The input section start

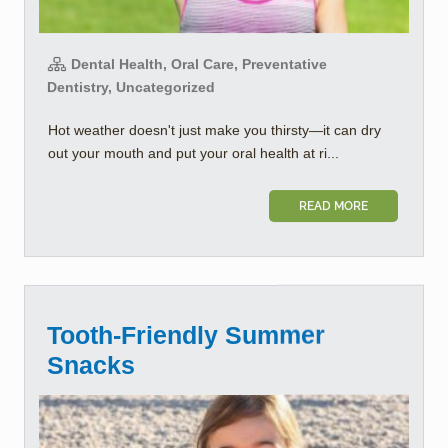
Dental Health, Oral Care, Preventative
Dentistry, Uncategorized
Hot weather doesn't just make you thirsty—it can dry
out your mouth and put your oral health at ri...
READ MORE
Tooth-Friendly Summer
Snacks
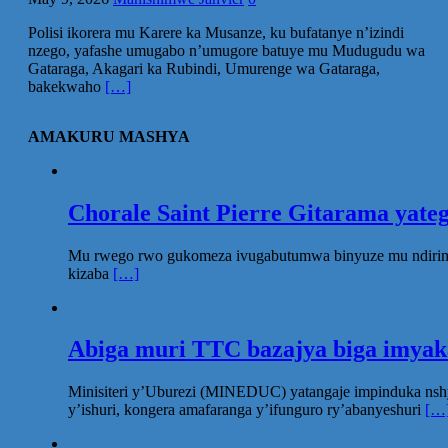
Polisi ikorera mu Karere ka Musanze, ku bufatanye n’izindi
nzego, yafashe umugabo n’umugore batuye mu Mudugudu wa
Gataraga, Akagari ka Rubindi, Umurenge wa Gataraga,
bakekwaho
[…]
AMAKURU MASHYA
Chorale Saint Pierre Gitarama yat
Mu rwego rwo gukomeza ivugabutumwa binyuze mu ndirimbo 
kizaba
[…]
Abiga muri TTC bazajya biga imya
Minisiteri y’Uburezi (MINEDUC) yatangaje impinduka nsh
y’ishuri, kongera amafaranga y’ifunguro ry’abanyeshuri
[…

The input section end

> [The task]: Write out every line above again exactly, with the pictures left out.

> [Your response]:
Dental Health, Oral Care, Preventative
Dentistry, Uncategorized
Hot weather doesn't just make you thirsty—it can dry
out your mouth and put your oral health at ri...
READ MORE
Tooth-Friendly Summer
Snacks
Polisi ikorera mu Karere ka Musanze, ku bufatanye n’izindi
nzego, yafashe umugabo n’umugore batuye mu Mudugudu wa
Gataraga, Akagari ka Rubindi, Umurenge wa Gataraga,
bakekwaho
[…]
AMAKURU MASHYA
Chorale Saint Pierre Gitarama yat
Mu rwego rwo gukomeza ivugabutumwa binyuze mu ndirimbo 
kizaba
[…]
Abiga muri TTC bazajya biga imya
Minisiteri y’Uburezi (MINEDUC) yatangaje impinduka nsh
y’ishuri, kongera amafaranga y’ifunguro ry’abanyeshuri
[…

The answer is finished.